I meant to respond to this earlier. A couple of points:

- the consolidated western leagues in 1924-25 and 1925-26 were probably just as strong and deep as the NHL (maybe even a tick stronger), and split the Stanley Cup 1-1 with NHL teams over those two playoffs. Bill Cook and Frank Boucher were beginning to peak by that point, Frank Frederickson was still in his prime, and there was generally a lot of offensive talent out west.

- the same is not true of the WCHL from 1921-22 through 1923-24, which was still just a prairie league and had not yet integrated PCHA stars like Frederickson, Boucher, MacKay, etc.

- the "non-integrated" WCHL was probably the shallowest of the three north american leagues at the time. Its leaderboards are full of unfamiliar names (like Art Gagne, Harry Oliver, Rabbit McVeigh and Ty Arbour) - players who would fade into obscurity or mediocrity as the leagues consolidated and there were fewer openings and thus more competition for scoring roles in professional hockey.

- top talents in shallow leagues often end up getting a bigger slice of the pie in terms of scoring than do the same players in deeper leagues. This is likely due to a number of factors: weaker goaltending and defense allows stars more time and space to operate; stars are given a greater proportion of scoring opportunities, etc.
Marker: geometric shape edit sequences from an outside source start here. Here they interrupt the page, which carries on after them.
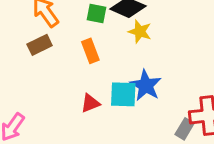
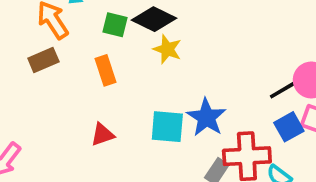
blue star: (146, 85) -> (206, 117), moved
cyan square: (123, 94) -> (167, 127), moved

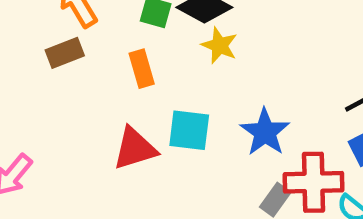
cyan square: (167, 127) -> (189, 130), moved
red triangle: (103, 135) -> (135, 149), size x1.5

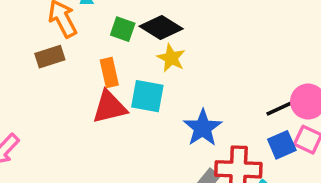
cyan square: (189, 130) -> (147, 96), moved
red triangle: (135, 149) -> (110, 107), moved

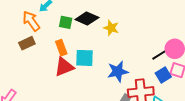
yellow star: (171, 58) -> (111, 28), moved
blue star: (203, 128) -> (118, 71), turned 30

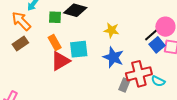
yellow star: (111, 28) -> (111, 30), moved
blue star: (118, 71) -> (113, 57), turned -30
blue square: (163, 75) -> (157, 45), moved

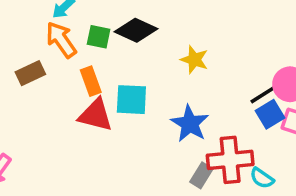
orange arrow: (21, 21) -> (61, 40), moved
yellow star: (111, 30) -> (194, 60), moved
red triangle: (60, 61) -> (96, 115), turned 35

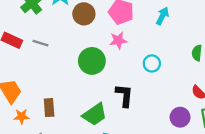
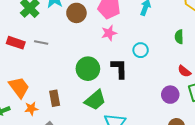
green circle: (92, 61) -> (88, 69), moved
black L-shape: (124, 95) -> (119, 68), moved

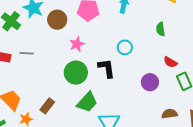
pink star: (109, 33) -> (77, 44), moved
purple circle: (170, 95) -> (150, 82), moved
brown rectangle: (55, 98) -> (47, 106), turned 56

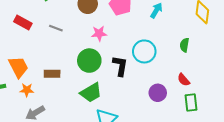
cyan circle: (125, 47) -> (144, 51), size x1.5
gray line: (27, 53) -> (56, 28), moved
brown rectangle: (47, 106) -> (52, 74), moved, turned 35

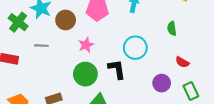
gray line: (56, 28) -> (41, 46), moved
green rectangle: (191, 103) -> (191, 91), moved

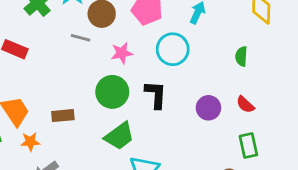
gray line: (41, 46) -> (80, 38), moved
cyan circle: (135, 48) -> (173, 49), moved
purple circle: (162, 83) -> (208, 108), moved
You can see pretty clearly in the chart below the effect of expansion on the "slice of the scoring pie" enjoyed by star players in the NHL:

- the dotted line is teams in the league
- the blue line is VsX scoring/goals-per-game (our "slice of the pie" statistic)

The single biggest permanent jump in our "slice-of-the-pie" stat happens simultaneous to the 1967-68 expansion. It seems clear that expansion led to a thinning of talent across the league, and that with less intra-team competition for scoring opportunities and probably less pressure from specialized checking units, the stars of the league were able to score a larger share of the goals league-wide. This should really not surprise us, as it makes a lot of sense.

So I am somewhat skeptical of the scoring exploits of early WCHL stars - mainly Keats, Hay and Simpson, particularly as they could not reproduce their high-scoring exploits with any consistency once the leagues got thicker with talent. All three of the leagues were thin by the standards of the post-consolidation NHL, but the early WCHL especially so, and I believe the league's paucity of talent inflated the scoring (relative to the league and in general) of the few good scorers who were playing on the prairies at the time.